My point is that all of the objections were second-order. They might apply but then again they might not. And we did not have the information relevant to adjudicate that. This is not a good enough reason to take a policy tool from the table. You would have thought that having already learned that lesson in recent memory, the epidemiology and public health fields would be more open to other tools. But the sad experience is that this has not happened … yet.
From a reasoning perspective, the difference between first-order and second-order effects is that the former can rest on logic while the latter requires data. By ignoring first-order effects, they were throwing away logic but did so without verifying what replaced it with data. Suffice it to say, that is a bad way of formulating policy responses and evaluating interventions.
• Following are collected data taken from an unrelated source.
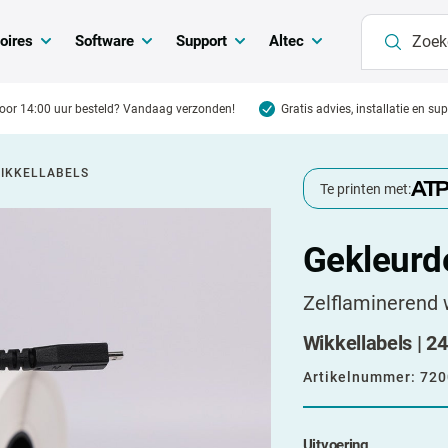
oires
Software
Support
Altec
oor 14:00 uur besteld? Vandaag verzonden!
Gratis advies, installatie en su
IKKELLABELS
Te printen met:
Gekleurd
Zelflaminerend 
Wikkellabels | 24 
Artikelnummer:
720
Uitvoering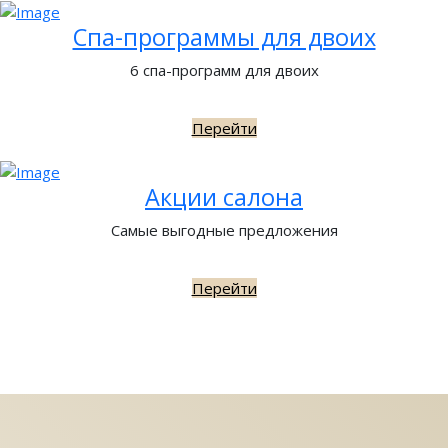
Спа-программы для двоих
6 спа-программ для двоих
Перейти
Акции салона
Самые выгодные предложения
Перейти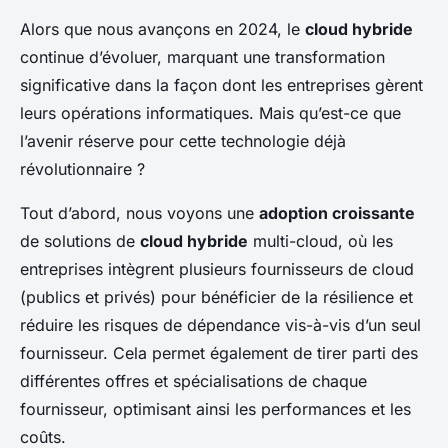
Alors que nous avançons en 2024, le
cloud hybride
continue d’évoluer, marquant une transformation
significative dans la façon dont les entreprises gèrent
leurs opérations informatiques. Mais qu’est-ce que
l’avenir réserve pour cette technologie déjà
révolutionnaire ?
Tout d’abord, nous voyons une
adoption croissante
de solutions de
cloud hybride
multi-cloud, où les
entreprises intègrent plusieurs fournisseurs de cloud
(publics et privés) pour bénéficier de la résilience et
réduire les risques de dépendance vis-à-vis d’un seul
fournisseur. Cela permet également de tirer parti des
différentes offres et spécialisations de chaque
fournisseur, optimisant ainsi les performances et les
coûts.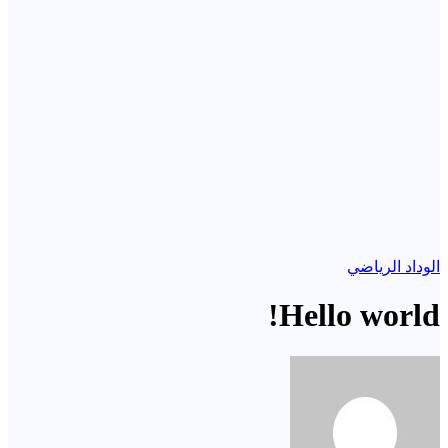
الوداد الرياضي
Hello world!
Resistance to social distancing
But I want to come back to social distancing and why it was resisted as an option pre-2006. Remember this was after the SARS scare. Interestingly, the conventional wisdom regarding that scare and why it did not go global was that people were symptomatic before they were infectious and so isolation could happen quickly. To my mind, that was a reflection of the information problem. But what about isolating everyone?
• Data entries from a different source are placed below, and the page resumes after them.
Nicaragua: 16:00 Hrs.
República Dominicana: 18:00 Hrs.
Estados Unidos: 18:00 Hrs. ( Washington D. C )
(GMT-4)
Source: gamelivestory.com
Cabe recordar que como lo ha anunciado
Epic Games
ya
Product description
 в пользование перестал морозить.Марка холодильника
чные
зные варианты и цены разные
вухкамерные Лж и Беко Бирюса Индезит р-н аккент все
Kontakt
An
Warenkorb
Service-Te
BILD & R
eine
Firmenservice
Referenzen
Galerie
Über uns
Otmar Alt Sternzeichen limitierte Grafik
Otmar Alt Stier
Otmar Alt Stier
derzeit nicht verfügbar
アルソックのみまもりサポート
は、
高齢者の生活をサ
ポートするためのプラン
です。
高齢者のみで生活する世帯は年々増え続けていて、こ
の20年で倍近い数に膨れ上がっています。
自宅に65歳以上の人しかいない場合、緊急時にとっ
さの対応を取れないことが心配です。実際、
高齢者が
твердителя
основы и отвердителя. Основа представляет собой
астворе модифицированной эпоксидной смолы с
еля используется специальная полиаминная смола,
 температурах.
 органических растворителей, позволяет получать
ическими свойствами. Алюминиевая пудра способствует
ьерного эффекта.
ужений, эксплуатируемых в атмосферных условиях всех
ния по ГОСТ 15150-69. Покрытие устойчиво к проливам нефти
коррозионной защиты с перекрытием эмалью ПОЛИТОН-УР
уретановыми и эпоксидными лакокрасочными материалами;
In 2009, this seemed to be the consensus opinion:
Measures aiming to increase social distance, like cancelling mass gatherings or closing businesses, had only little additional impact on reducing Re of SARS when applied in addition to the core control measures of early case detection, hospital infection control, tracing of HCW and of close contacts (Fig. 2). Apart from the low efficacy, these measures strongly interfere with daily life as was seen in Beijing/China, where traffic reduced by 75% leading to adverse social and economic consequences (Balasegaram and Schnur, 2006).
The last sentence interested me. The statistic was measured at one station in Beijing (Western Station; the main rail terminal). But this wasn’t a mandatory social distancing. Instead, the public health measure was to increase surveillance by people of each other for symptoms. People took it upon themselves to distance from one another. But the “adverse social and economic consequences”? There were some estimates that the whole event cost $60 billion but the sources of that seemed to be an impact on tourism which is very different from adverse social consequences.
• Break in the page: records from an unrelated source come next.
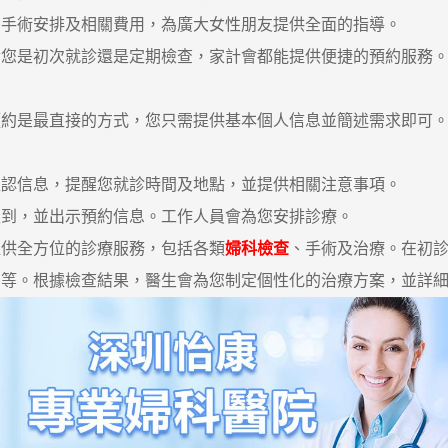
、手術安排及相關費用，為廣大女性朋友提供全面的指導。
是初次就診還是定期檢查，家計會都能提供便捷的預約服務。
是最直接的方式，您只需提供基本個人信息並簡述需求即可。
信息，提醒您就診時間及地點，並提供相關注意事項。
到，並出示預約信息。工作人員會為您安排診療。
供全方位的診療服務，包括各類
婦科檢查
、手術及治療。在初
片等。根據檢查結果，醫生會為您制定個性化的治療方案，並詳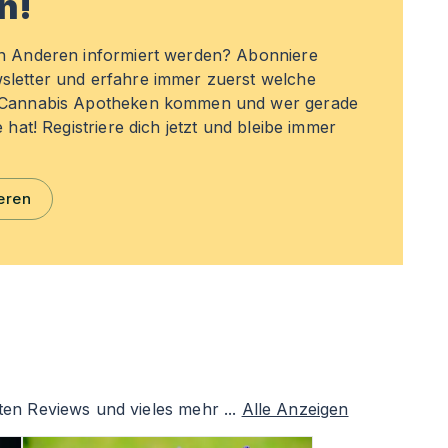
n!
en Anderen informiert werden? Abonniere
sletter und erfahre immer zuerst welche
n Cannabis Apotheken kommen und wer gerade
e hat! Registriere dich jetzt und bleibe immer
eren
ten Reviews und vieles mehr ...
Alle Anzeigen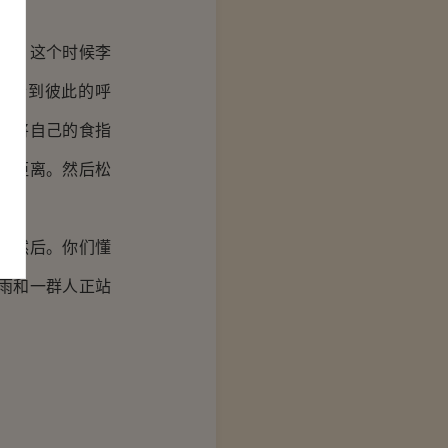
宇，这个时候李
以听到彼此的呼
锦将自己的食指
的距离。然后松
中然后。你们懂
雨和一群人正站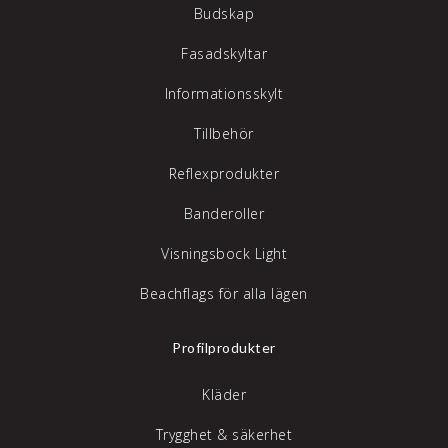
Budskap
Fasadskyltar
Informationsskylt
Tillbehör
Reflexprodukter
Banderoller
Visningsbock Light
Beachflags för alla lägen
Profilprodukter
Kläder
Trygghet & säkerhet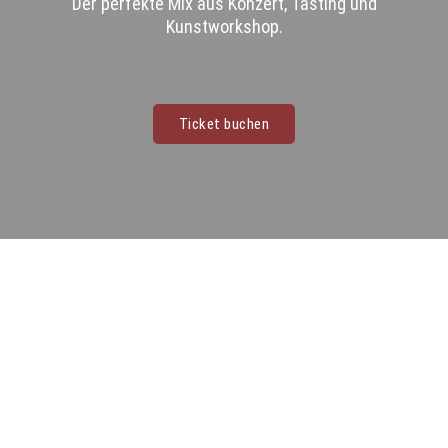
Der perfekte Mix aus Konzert, Tasting und
Kunstworkshop.
Ticket buchen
With respect to SARS, precisely because it was short-lived, no one thought to add to the toolbox of interventions to include social distancing. What’s more, it wasn’t actually done during SARS. In the end, it doesn’t appear to have been seriously considered even though there is evidence that ordinary people acted on it anyway. That alone would have provided data to inform on second-order effects but there appears to have been nothing. (I am happy to be corrected about any of this as I tried to find things but may well have missed something.)
The Bottom Line
In the end, Lewis’ book provides a broad swath of some of the answers to what was going on. There are several heroes in the story but what is really important is to understand why the heroes weren’t in charge when they needed to be. This seems to have been the pandemic experience in so many places. What I would love to hear about is the possibly more boring story of how the heroes that existed in places that did manage the pandemic properly ended up where they needed to be.